Q: Can the S2F model predict short-term prices?

A: No. The model is designed for long-term valuation, not short-term trading. It reflects trends over multiple cycles, not weekly or monthly fluctuations.

Q: Is Bitcoin better than gold according to this model?

A: Yes—in terms of scarcity. Gold’s supply can increase if large new deposits are found. Bitcoin’s supply is mathematically capped at 21 million, making it more predictable and resistant to inflation.

Q: Should I invest based on the S2F model?

A: Use it as one tool among many. While it highlights Bitcoin’s scarcity-driven value proposition, always combine it with technical analysis, macro trends, and risk management.


Current Market Outlook

In a 2025 interview with Scott Melker, Plan B reiterated that this market cycle isn’t over. Based on on-chain data and adoption trends, he believes Bitcoin could reach $400,000–$500,000 before correcting to $100,000–$200,000.

He attributes this potential surge to:

However, he stresses three important caveats:

  1. Only invest what you can afford to lose.
  2. Treat S2F targets as long-term averages, not precise predictions.
  3. Recognize that geopolitical forces—especially government regulation—could disrupt any model.

👉 Track real-time Bitcoin metrics and prepare for the next market cycle.


Final Thoughts

The Stock-to-Flow model offers a compelling narrative: Bitcoin’s value comes from its unchangeable scarcity. While not perfect—and certainly not predictive in the short term—it provides a framework for understanding why demand surges after halvings and how adoption fuels price growth.

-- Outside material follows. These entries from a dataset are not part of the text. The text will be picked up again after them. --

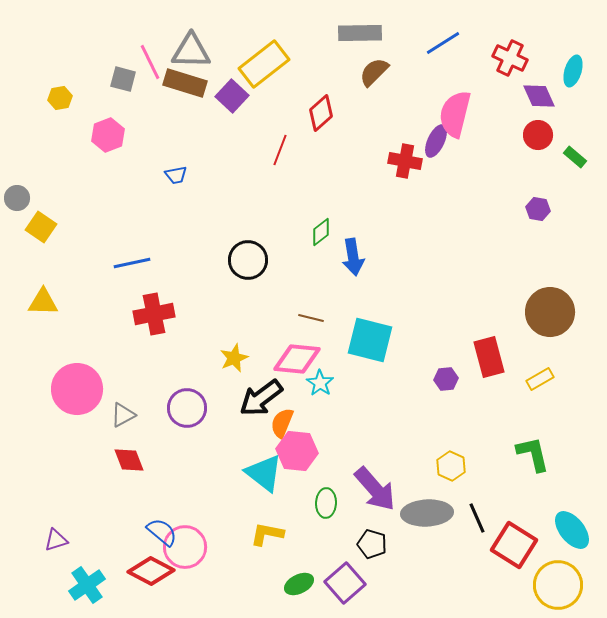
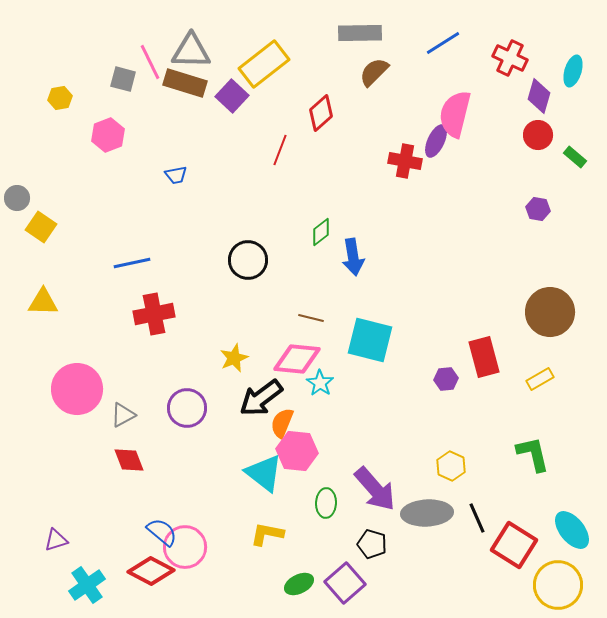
purple diamond at (539, 96): rotated 40 degrees clockwise
red rectangle at (489, 357): moved 5 px left
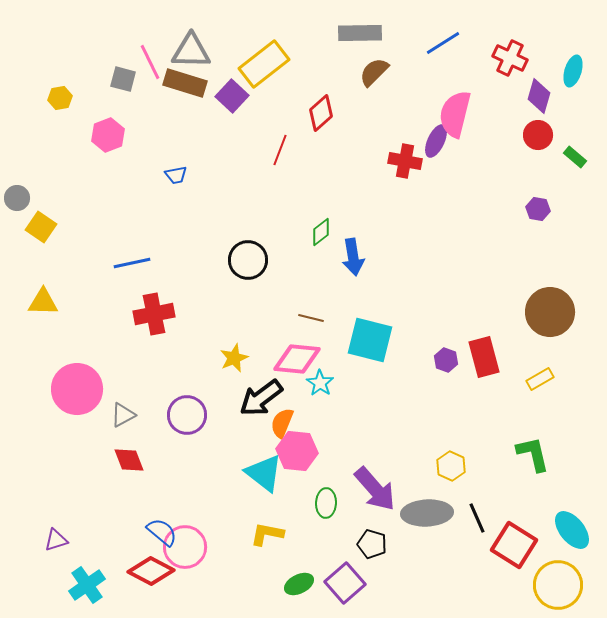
purple hexagon at (446, 379): moved 19 px up; rotated 25 degrees clockwise
purple circle at (187, 408): moved 7 px down
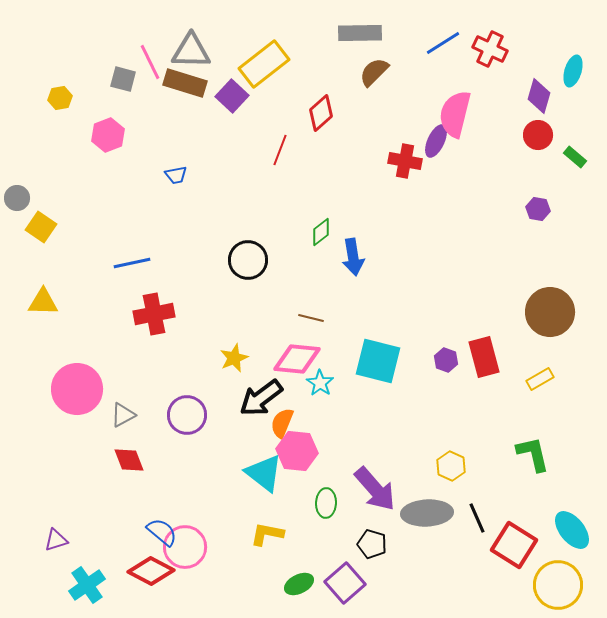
red cross at (510, 58): moved 20 px left, 9 px up
cyan square at (370, 340): moved 8 px right, 21 px down
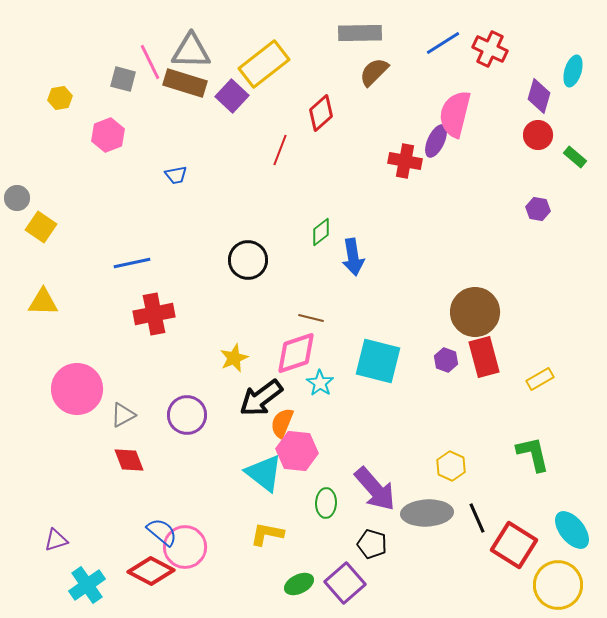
brown circle at (550, 312): moved 75 px left
pink diamond at (297, 359): moved 1 px left, 6 px up; rotated 24 degrees counterclockwise
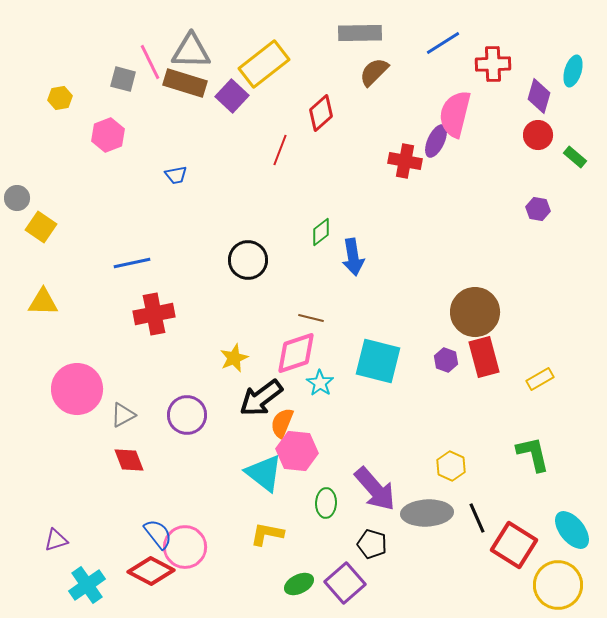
red cross at (490, 49): moved 3 px right, 15 px down; rotated 28 degrees counterclockwise
blue semicircle at (162, 532): moved 4 px left, 2 px down; rotated 12 degrees clockwise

Whether you’re a skeptic or a believer, one thing is clear: Bitcoin challenges traditional financial models. Its evolution from digital curiosity to global asset class mirrors a phase transition in motion.

So instead of seeking certainty in models, focus on understanding the fundamentals—scarcity, decentralization, and growing adoption. And if you believe in Bitcoin’s long-term vision?

HODL—and revisit your portfolio in ten years.